A crise fiscal dos governos estaduais vai muito além de alegada ineficiência da Lei de Responsabilidade Fiscal (LRF) ou de má gestão. Na avaliação de Vilma da Conceição Pinto, economista do Instituto Brasileiro de Economia (Ibre/FGV), há também questões estruturais, questões conjunturais como a recente recessão econômica e questões políticas que contribuíram para o agravamento das contas estaduais.

"É preciso fazer aprimoramentos, principalmente no entendimento da LRF, mas ela é não é o único ponto de eclosão da crise dos governos", disse Vilma durante debate promovido ontem pela Escola de Economia de São Paulo (EESP/FGV). Ela lembra que, no período de recessão, não somente o PIB teve grande perda real como também a arrecadação do Imposto sobre Circulação de Mercadorias e Serviços (ICMS), o principal tributo recolhido pelos Estados.

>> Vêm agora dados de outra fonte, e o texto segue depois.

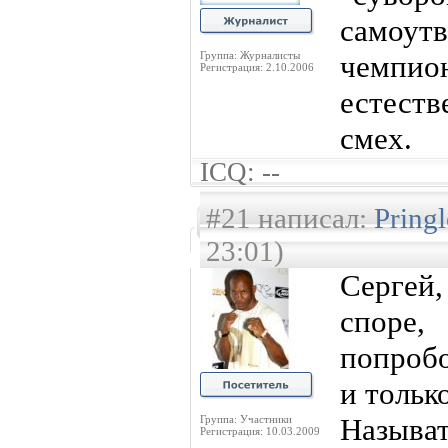
самоу
Группа: Журналисты
чемпион
Регистрация: 2.10.2006
естеств
смех.
ICQ: --
#21 написал:
Pring
23:01)
Сергей
споре,
попробо
и тольк
Называ
Группа: Участники
Регистрация: 10.03.2009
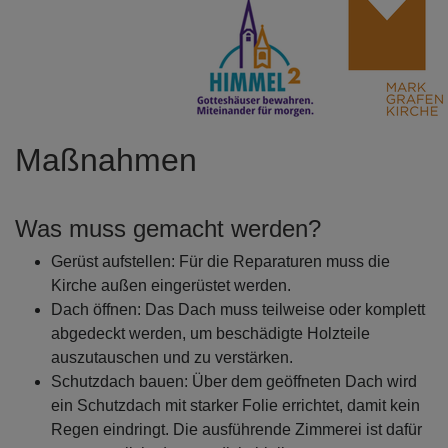
Maßnahmen
Was muss gemacht werden?
Gerüst aufstellen: Für die Reparaturen muss die
Kirche außen eingerüstet werden.
Dach öffnen: Das Dach muss teilweise oder komplett
abgedeckt werden, um beschädigte Holzteile
auszutauschen und zu verstärken.
Schutzdach bauen: Über dem geöffneten Dach wird
ein Schutzdach mit starker Folie errichtet, damit kein
Regen eindringt. Die ausführende Zimmerei ist dafür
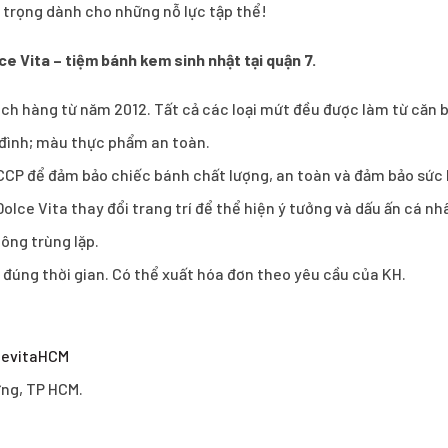
 trọng dành cho những nỗ lực tập thể!
ce Vita – tiệm bánh kem sinh nhật tại quận 7.
 hàng từ năm 2012. Tất cả các loại mứt đều được làm từ căn b
a đình; màu thực phẩm an toàn.
CCP để đảm bảo chiếc bánh chất lượng, an toàn và đảm bảo sức
olce Vita thay đổi trang trí để thể hiện ý tưởng và dấu ấn cá n
ông trùng lặp.
h đúng thời gian. Có thể xuất hóa đơn theo yêu cầu của KH.
cevitaHCM
ưng, TP HCM.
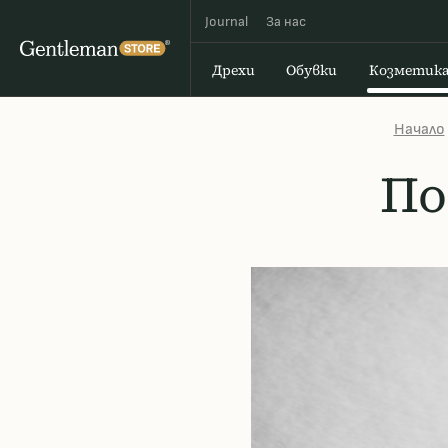
Journal
За наc
Дрехи
Обувки
Козметик
Начало
По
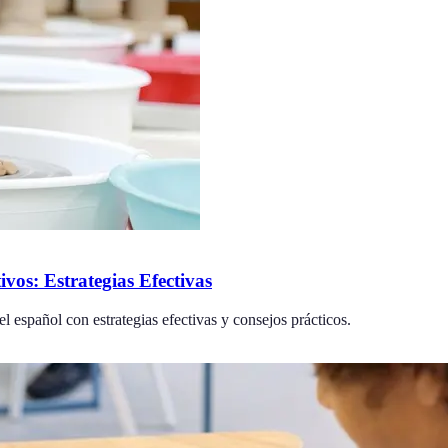
os: Estrategias Efectivas
l español con estrategias efectivas y consejos prácticos.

No campo estrutural, há um engessamento dos orçamentos dos Estados, com governos regionais que destinam mais de 70% de suas receitas para o pagamento de gastos com folha, destaca Vilma, o que deixa margem muito pequena para fazer ajustes.

Para Bernard Appy, diretor do Centro de Cidadania Fiscal (CCiF), é preciso criar modelo que force os Estados a poupar em períodos de bonança. Segundo ele, o regime fiscal brasileiro, "em tempos de arrecadação, gera gastos e cria despesas obrigatórias que não são possíveis de cortar em períodos de recessão".

Ele cita outra regras nesse sentido, como a vinculação de receitas, que obriga os Estados a gastar um determinado percentual da receita e também a destinação para entes subnacionais de receitas que são altamente voláteis (royalties de petróleo, por exemplo).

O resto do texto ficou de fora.